Audiologists work in a wide range of settings. Some are in the public sector, such as in schools, hospitals, and community health centres. Others may work in private practice clinics and universities.

How do you become an audiologist?

To become an audiologist, be prepared to take several years of post-secondary education. First, you are required to get an undergraduate degree. While there are no set guidelines regarding the kind of degree you need, many students hoping to study audiology tend to gravitate towards the sciences. There are a few course requirements to apply for the audiology program, which are generally science classes.

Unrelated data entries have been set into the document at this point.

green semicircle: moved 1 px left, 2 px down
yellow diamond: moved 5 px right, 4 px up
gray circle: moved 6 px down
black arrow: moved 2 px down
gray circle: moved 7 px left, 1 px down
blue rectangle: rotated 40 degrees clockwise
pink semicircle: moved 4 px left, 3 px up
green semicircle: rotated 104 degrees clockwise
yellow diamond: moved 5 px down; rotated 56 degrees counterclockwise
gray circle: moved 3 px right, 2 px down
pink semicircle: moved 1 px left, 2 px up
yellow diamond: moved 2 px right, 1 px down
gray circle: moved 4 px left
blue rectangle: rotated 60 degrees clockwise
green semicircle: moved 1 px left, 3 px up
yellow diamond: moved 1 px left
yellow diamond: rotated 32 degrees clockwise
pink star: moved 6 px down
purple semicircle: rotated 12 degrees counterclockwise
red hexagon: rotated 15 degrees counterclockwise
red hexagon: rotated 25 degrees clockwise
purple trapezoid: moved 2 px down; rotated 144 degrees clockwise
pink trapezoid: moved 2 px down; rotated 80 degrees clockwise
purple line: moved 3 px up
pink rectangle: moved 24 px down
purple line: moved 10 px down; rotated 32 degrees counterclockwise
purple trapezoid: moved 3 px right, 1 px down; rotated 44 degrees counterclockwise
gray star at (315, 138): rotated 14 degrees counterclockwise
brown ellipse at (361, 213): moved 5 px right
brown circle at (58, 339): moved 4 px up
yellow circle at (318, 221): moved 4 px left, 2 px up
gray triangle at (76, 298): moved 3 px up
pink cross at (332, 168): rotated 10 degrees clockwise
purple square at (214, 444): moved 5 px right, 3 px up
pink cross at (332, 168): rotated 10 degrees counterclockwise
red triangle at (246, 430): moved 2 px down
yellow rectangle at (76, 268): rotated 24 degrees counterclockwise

Following graduation, you will need to apply to an audiology master’s program. Depending on the program that you are accepted into, this will either be a two or three-year program. During your schooling, you will need to complete 350 hours of a supervised clinical practicum, thus affording you the practical experience that you need.

While it is not technically necessary, many audiologists entering the field will also choose to get their doctorate. The industry is fairly competitive, so proving that you are thoroughly prepared and educated can be a benefit during the job search process.

Finally, you will need to register with the regulatory body in the province you hope to practice in. Once licensed and accredited, many provinces will ask that continuing education requirements be met to ensure you continue learning about the field and are up to date on any new developments.

Becoming an audiologist can be a rewarding career, as it allows you to help others and ensure they are able to maximize their quality of life.